6.4.1. Neural Networks: the Third Revolution

Fig. 6.4.5 McCulloch Pitts model of a human neuron.

Yes indeed we are in the middle of the third neural network revolution. The first one was in the forties when McCullogh and Pitts came with a simplified model of a human neuron. Their analysis was based on classical logic but unfortunately there was no learning algorithm known for the model.

In the mid fifties Rosenblatt proposed the perceptron. Each neuron was essentially a logistic regression classifier albeit it with a non differentiable activation function.

Fig. 6.4.6 The Perceptron neuron model. Note that the target values were either -1 and +1.

Rosenblatt came up with a learning rule that is close to the learning rule of the logistic classifier although their rule was only guaranteed to converge to a solution in case the learning set was indeed linear separable. Rosenblatt even made a hardware implementation of the perceptron that was able to learn to recognize visual patterns (of size \(20\times20\)).

In 1960 Widrow and Hoff proposed the ADALINE (adaptive linear neuron). In the running phase it performed just like the perceptron. But in the learning phase the non linear activation function was not used, only the linear summation part. This lead to linear regression model and learning rule. The ADALINE learning rule is known as LMS (least mean squares) rule, or as the Widrow-Hoff rule or simple as the delta rule. A three layer network based on ADALINE was called MADALINE and there were in fact learning rules for these networks (including one that was proven later to be the backpropagation rule, for that network the activation function was indeed the sigmoid function).

Fig. 6.4.7 The cover of the (extended) version of the book Perceptrons

Then at the end of the sixties, Minsky and Papert wrote a famous book: “Perceptrons”. They criticized perceptrons by investigating the limitations of networks. They showed that a one neuron perceptron could not solve the XOR problem. They knew it could be done with an extra layer but at the time there was no learning algorithm to derive the parameters by learning. This book started the “winter of neural networks”, very few scientists dare upon touching the subject as these two famous scientists decided that perceptrons were fundamentally flawed.

Minsky’s and Papert’s research went much further that just the XOR problem. They showed that not even a (finite) multi layer network of perceptrons can decide upon the connectivity of sets (as inputs they considered binary images just like the classical perceptron). This is what is illustrated on the cover of their book. You might think that both red drawings are one line. But in fact one drawing shows one red line and the other shows two red lines. The human visual brain is topoagnostic as well (at least i don’t know anyone that is capable of seeing the difference between the two drawings at once).

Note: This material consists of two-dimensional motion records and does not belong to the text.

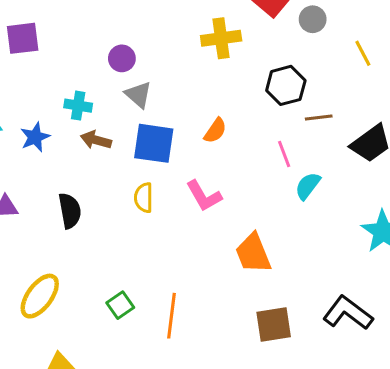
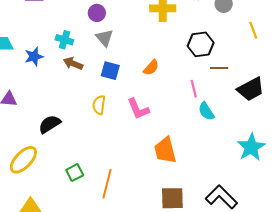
blue square: (154, 143) -> (110, 71), size x0.7
cyan semicircle: (308, 186) -> (206, 111), turned -78
black semicircle: (70, 211) -> (50, 124), moved, turned -120

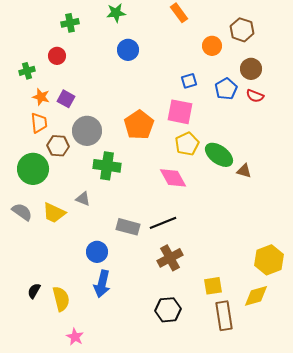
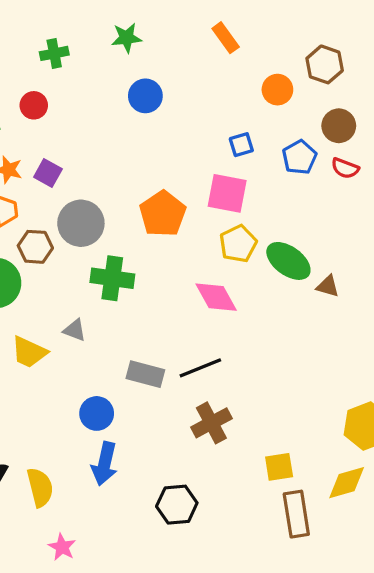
black hexagon: (168, 310) -> (177, 505), moved

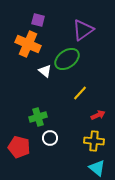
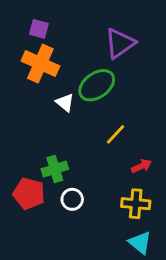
purple square: (38, 20) -> (39, 29), moved
red pentagon: (19, 147) -> (29, 194), moved

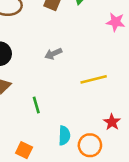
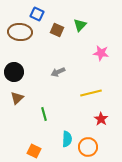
pink star: (116, 22) -> (101, 53), moved
red star: (112, 122) -> (101, 119), moved

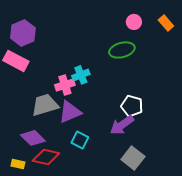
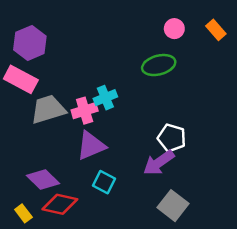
gray trapezoid: (45, 105) -> (48, 109), moved
yellow rectangle: (18, 164) -> (23, 213), turned 40

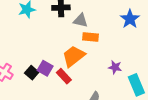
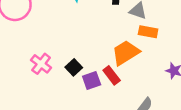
purple square: (45, 68) -> (92, 80), moved, turned 35

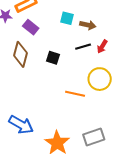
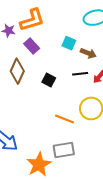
gray rectangle: (94, 137) -> (64, 150), moved

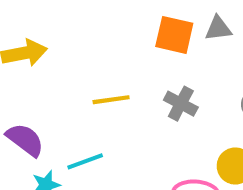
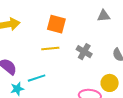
orange square: (174, 35) -> (56, 24), moved

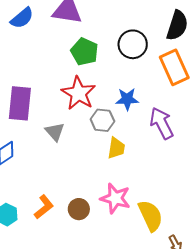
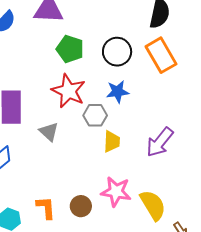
black circle: (133, 44) -> (117, 52), moved
purple arrow: (162, 123) -> (160, 142), moved, turned -108
orange L-shape: (44, 207) -> (46, 208), turned -50

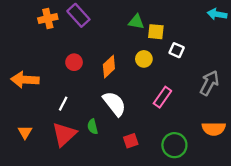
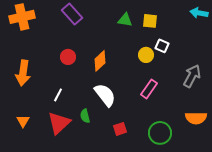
orange cross: (48, 19) -> (22, 17), moved, size x1.4
yellow square: (156, 32) -> (150, 21), moved
yellow circle: (144, 59) -> (146, 55), moved
orange arrow: (25, 80) -> (23, 73), turned -85

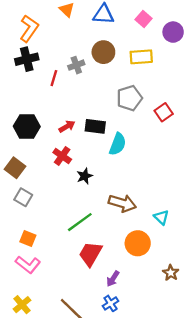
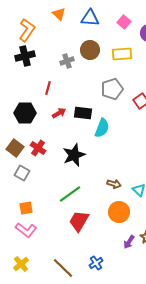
red line: (54, 78) -> (48, 88), moved
red cross: (62, 156) -> (38, 148), moved
black star: (85, 176) -> (74, 155), size x1.6
brown arrow: (122, 203) -> (114, 184), moved, size x0.6
orange square: (28, 239) -> (26, 208), turned -32
purple arrow: (113, 279) -> (129, 242), moved

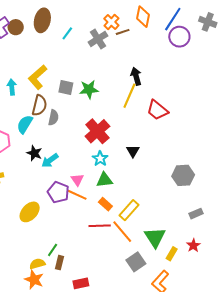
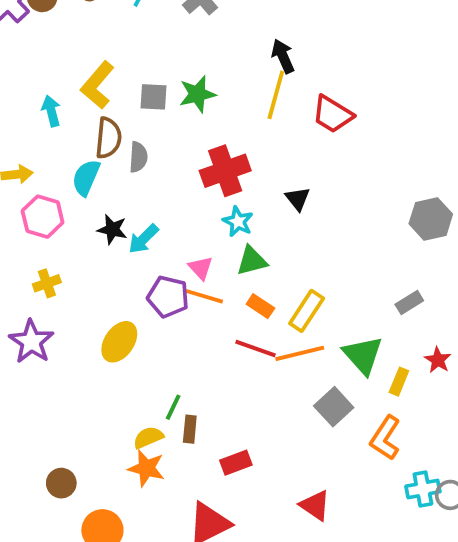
red cross: (97, 131) -> (225, 171), turned 30
gray hexagon: (183, 175) -> (431, 219), moved
gray rectangle: (196, 214) -> (409, 303), moved
red line: (100, 226) -> (255, 349), turned 30
orange line: (122, 232) -> (300, 353), turned -55

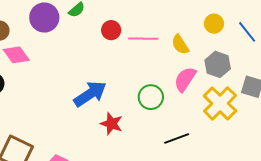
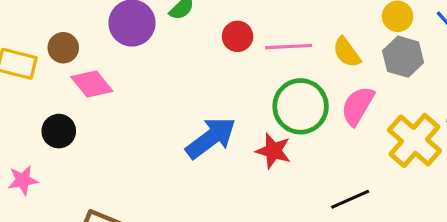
gray hexagon: (218, 64) -> (403, 57), moved
green circle: (151, 97) -> (301, 106), moved, size x1.4
red star: (112, 124) -> (273, 151), moved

Then in the eighties things got better for the neural network afficionado. The backpropagation algorithm was discovered. And as with many important ideas this one has many fathers as well. Dreyfuss, Werbos and Rumelhart are often cited to be one of the fathers of backpropagation.

Backpropagation essentially is the way to learn all the parameters in a feed forward network of simple perceptron neurons. With the important change that the activation function was chosed to be the sigmoid function: a differentiable function. Backpropagation through a modern looking glass is nothing else then a clever way of using the chain rule of differentation.

Backpropagation marked the start of the second revolution of neural networks. But interest decreased over time. Neural networks did not significantly outperform methods that we more firmly grounded on statistical theory. It was (and is) hard to really explain what a neural network is doing; in what way it comes to its decisions. Support vector machines became the machine learning tool of choice in the ninetees and beginning of the 21st century.

Fig. 6.4.8 LeNet. Deep learning network based on convolutions for letter and digit recognition

Neural networks were still being used though and most notably (especcially in hindsight) Le Cun et al basically reinvented the neocognitron of Fukushima (1980) but added the backpropagation learning in LeNet (1989) the first deep learning network based on convolutions for letter and digit recognition. This architecture still is much like modern days deep learning network architectures.

With the increase of computer power, availabilty of advanced tools (like automatic differentiation) and development of powerful extentions of the classical gradient descent optimization, deep learning architectures with tens and even hundreds of (convolutional) layers became popular and the results are spectacular.

Yes we are indeed witnessing the third revolution of neural networks.